Et elle l'appela en effet: Gillette, Gillette!…

— Pas la peine de te cacher, reprit-elle d'un ton protecteur, tu es découverte. M. de Menaudru veut te parler et de serait plus poli de lui demander comment va Auberte.

Gillette, ainsi mise en demeure, s'approcha sans empressement et répondit au salut de M. Laurent avec la plus hautaine convenance. Elle dit à sa jeune soeur:

— Camille, rentrez à l'instant. Vous me faites attendre.

— Voilà pourtant comme elle est depuis ces derniers temps, fit Cam prenant M. de Menaudru à témoin. Je crois que c'est depuis qu'elle vous connaît. Elle fait des embarras, elle dit: Ce n'est pas comme il faut, ne fais pas ceci, ne dis pas ça. Si vous saviez toutes les pommes vertes qu'elle a mangées et les robes qu'elle a déchirées quand elle était jeune!

M. de Menaudru prit un air scandalisé, trop vertueux pour être bien sincère.

— Mais, poursuivit l'équitable Cam, Gillette, qui a dix-huit ans, n'en a pas encore tant fait que moi qui n'en ai que neuf. Je n'ai qu'elle au monde pour le moment, Joseph me boude et il m'a dit tout à l'heure qu'il n'était pas près d'avoir tout boudé; et je suis en froid avec Stéphanie. Vous vous entendriez très bien avec Stéphanie d'Aumay, monsieur de Menaudru, beaucoup mieux que Gaston Morning qui n'aimait pas à tresser les paillassons. Elle vous en ferait tresser de fameux! dit-elle toute réjouie par cette attrayante perspective. Stéphanie n'a pas tant de malice que Gillette. Le jour où Aube vous a écrit de chez nous, elle a prié Gillette de cueillir une de nos petites roses rouges pour l'enfermer dans sa lettre, et je l'ai bien vue vous en choisir une épineuse: vous avez dû joliment vous piquer les doigts!

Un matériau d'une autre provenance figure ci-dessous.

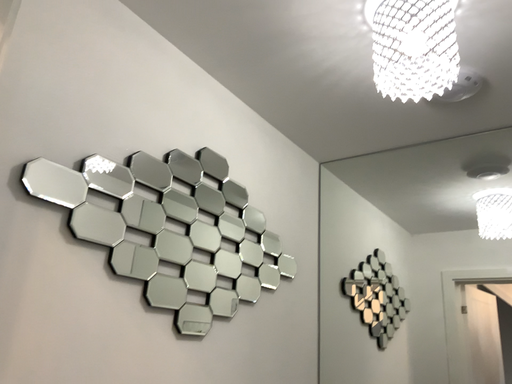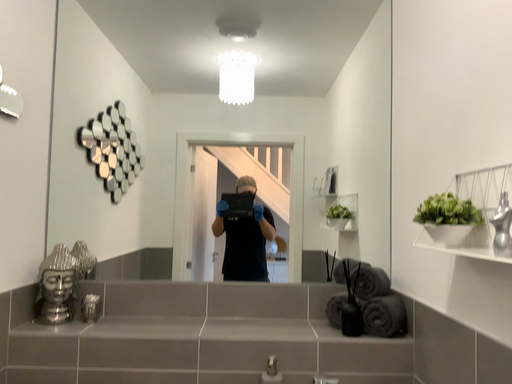 Question: Which way did the camera rotate in the video?

Choices:
 (A) rotated downward
 (B) rotated upward

Answer: (A) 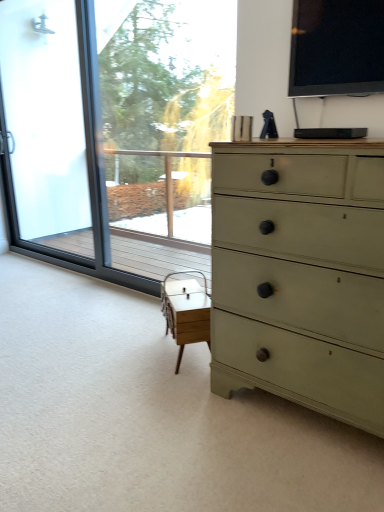 Question: Is white wood table at center in front of or behind black glossy tv at upper right, the first window screen positioned from the right, in the image?

Choices:
 (A) behind
 (B) front

Answer: (A)

Question: Do you think white wood table at center is within black glossy tv at upper right, the first window screen in the front-to-back sequence, or outside of it?

Choices:
 (A) inside
 (B) outside

Answer: (B)

Question: Which object is positioned farthest from the black glossy tv at upper right, positioned as the second window screen in back-to-front order?

Choices:
 (A) white wood table at center
 (B) transparent glass window at left, which is the 2th window screen in right-to-left order
 (C) frosted glass screen door at left
 (D) matte green dresser at right

Answer: (C)

Question: Which is nearer to the white wood table at center?

Choices:
 (A) matte green dresser at right
 (B) transparent glass window at left, which is the 2th window screen in right-to-left order
 (C) black glossy tv at upper right, acting as the 2th window screen starting from the left
 (D) frosted glass screen door at left

Answer: (A)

— Camille! dit Gillette outrée.

— Oui, Gillette, je t'entends, j'y vais. Voyez-vous, fit Cam revenant à M. de Menaudru, elle est fâchée; elle voudrait avoir l'air naturel et posé, et tout ça. La colère la rend rouge comme un coquelicot, et cela ne lui va guère. Quand on pense, pourtant, qu'elle est encore la mieux de chez nous après Hugues. Oui, nous ne sommes pas beaux, mais nous avons nos yeux, me direz-vous; mais il n'y a rien de si laid, je trouve, que ces yeux démesurés qui donnent à la tête l'aspect d'une lanterne. Regardez Gillette.

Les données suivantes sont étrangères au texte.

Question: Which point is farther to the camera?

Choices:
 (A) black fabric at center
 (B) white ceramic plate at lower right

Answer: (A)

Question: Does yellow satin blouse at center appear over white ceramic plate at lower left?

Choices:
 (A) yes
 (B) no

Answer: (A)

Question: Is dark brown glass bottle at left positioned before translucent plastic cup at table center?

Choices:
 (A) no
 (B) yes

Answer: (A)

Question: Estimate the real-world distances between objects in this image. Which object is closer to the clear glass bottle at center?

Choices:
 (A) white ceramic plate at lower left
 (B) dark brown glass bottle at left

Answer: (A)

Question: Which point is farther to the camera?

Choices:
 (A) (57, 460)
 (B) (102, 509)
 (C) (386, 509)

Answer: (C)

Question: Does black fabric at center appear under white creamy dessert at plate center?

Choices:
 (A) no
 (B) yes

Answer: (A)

— Camille! fit Gillette poussée au désespoir. Elle prit sa petite soeur par le poignet. Camille résista et ce fut Gillette qui resta prisonnière.

— Ainsi, Mademoiselle, dit Laurent tentant une diversion charitable, vous autorisez Mlle Camille à se défaire de… de Palatin?

— Oui, Monsieur, pourquoi pas? fit Gillette qui, dans son coeur, maudissait Cam, mais ne voulait pas déserter sa cadette, et, de plus, se plaisait à braver les préjugés de Laurent.

— C'est même très gentil à elle, reprit Camille. J'aurais bien
évité cette vente en donnant mon lapin tout sec à Antoine, mais
Antoine sait que Palatin est un fléau et n'en aurait point voulu.
Personne à la maison ne voudrait pour rien au monde de Palatin.
C'est pour cela que j'essaye de vous le vendre.

— Antoine n'en a pas voulu pour rien, et vous m'en gratifieriez contre une honnête récompense. Et, que demanderez-vous en échange de Palatin?

— Laissez-moi tourner sept fois ma langue avant de vous répondre.

— C'est que… ce sera long.

— Voulez-vous dire que j'ai la langue trop longue, et que je n'en finirai plus de la tourner?

C'était plus que le sérieux de Gillette n'en pouvait supporter, et Gillette se mit à rire irrésistiblement; ses petites dents brillantes, si blanches, étincelèrent une minute dans son visage si rose. Mais Cam se chargea de rappeler sa soeur à la gravité en continuant, d'un ton méditatif:

— Je me suis dit quelquefois, quand on nous prêche qu'il faut trouver des excuses à tout le monde, aux méchants comme aux imbéciles… et on est souvent bien embarrassé pour classer les gens dans leur catégorie…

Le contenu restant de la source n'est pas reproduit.